Saturday, December 29, 2012

Panic attack.

So many of my feelings about other people have been dilutions of my hurt over E. But today is different. M was here for about 45 hours, and we spent the majority sleeping, cuddling, or fucking. It was amazing. We had really good conversations, including talking about other people we've dated, and about our potential future. He said the thought that keeps coming back is why did he go? He ran away from the ghosts here in Georgia, but that also meant running away from me. Why couldn't we be together? Why couldn't we give it a real shot, somewhere else, on our own terms? I thought out loud that we could do what we're doing, with a modified monogamy. Be in love, be committed, but not be monogamous in our separate states. But also not be looking for or building anything with other people. It sounds a little crazy, but I love him, and right now the thought of being with anyone else seems unpalatable and stupid. As I said it, I realized that being together would give me someone to lean on at a time when I need to learn to lean on myself.

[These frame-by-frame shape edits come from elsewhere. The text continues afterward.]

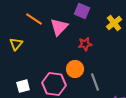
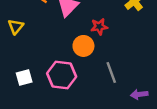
orange circle: (75, 69) -> (83, 46), moved

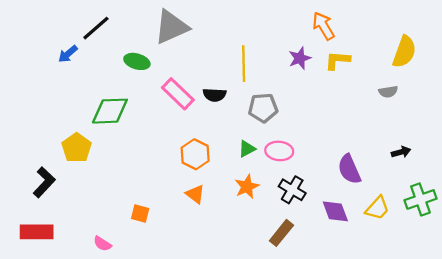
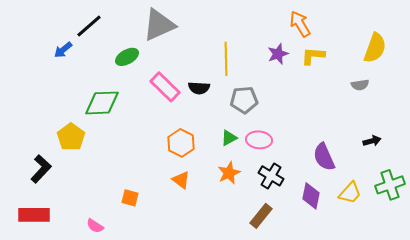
green ellipse: (137, 61) -> (127, 57), turned -45
purple diamond: (335, 211) -> (311, 196), turned 32

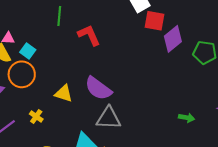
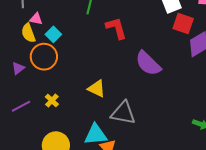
purple semicircle: (98, 88) -> (148, 63), moved
yellow triangle: (64, 93) -> (97, 88), moved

I think maybe this will fade in a few days, once I get back to my normal life and he and I stabilize again. But right now, I cannot fathom being with anyone else, or living in a place without him. What the fuck am I doing in Athens? I have friends that I like a lot, but none of my soulmates are here. At the moment most of them are in DC waiting for me. What if M is the love of my life and I'm just sitting here because I've got a pretty house and don't especially like the desert? What the fuck am I doing?